An exact copy of every entry is needed, without any of the pictures.

--- START ---

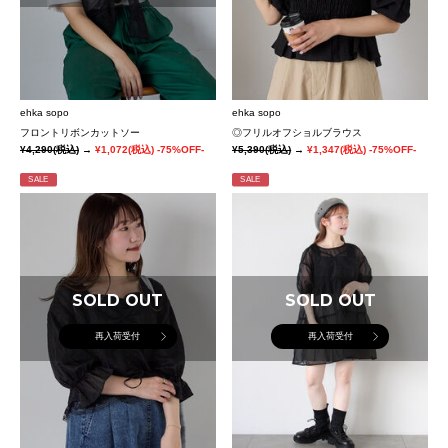
ehka sopo
ehka sopo
フロントリボンカットソー
◎フリルオフショルブラウス
¥4,290
(税込)
→
¥1,072
(税込)
-75%OFF-
¥5,390
(税込)
→
¥1,347
(税込)
-75%OFF-
SALE
SALE
SOLD OUT
SOLD OUT
再入荷受付
再入荷受付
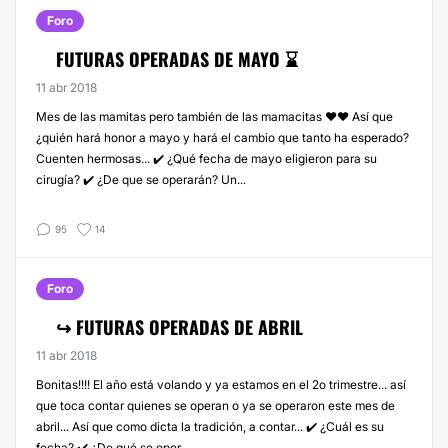
Foro
FUTURAS OPERADAS DE MAYO ⌛
11 abr 2018
Mes de las mamitas pero también de las mamacitas ❤️❤️ Así que
¿quién hará honor a mayo y hará el cambio que tanto ha esperado?
Cuenten hermosas... ✔️ ¿Qué fecha de mayo eligieron para su
cirugía? ✔️ ¿De que se operarán? Un...
95
14
Foro
↪️ FUTURAS OPERADAS DE ABRIL
11 abr 2018
Bonitas!!!! El año está volando y ya estamos en el 2o trimestre... así
que toca contar quienes se operan o ya se operaron este mes de
abril... Así que como dicta la tradición, a contar... ✔️ ¿Cuál es su
fecha? ✔️ ¿De qué se oper...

--- END ---

Your solution:
ehka sopo
ehka sopo
フロントリボンカットソー
◎フリルオフショルブラウス
¥4,290
(税込)
→
¥1,072
(税込)
-75%OFF-
¥5,390
(税込)
→
¥1,347
(税込)
-75%OFF-
SALE
SALE
SOLD OUT
SOLD OUT
再入荷受付
再入荷受付
Foro
FUTURAS OPERADAS DE MAYO ⌛
11 abr 2018
Mes de las mamitas pero también de las mamacitas ❤️❤️ Así que
¿quién hará honor a mayo y hará el cambio que tanto ha esperado?
Cuenten hermosas... ✔️ ¿Qué fecha de mayo eligieron para su
cirugía? ✔️ ¿De que se operarán? Un...
95
14
Foro
↪️ FUTURAS OPERADAS DE ABRIL
11 abr 2018
Bonitas!!!! El año está volando y ya estamos en el 2o trimestre... así
que toca contar quienes se operan o ya se operaron este mes de
abril... Así que como dicta la tradición, a contar... ✔️ ¿Cuál es su
fecha? ✔️ ¿De qué se oper...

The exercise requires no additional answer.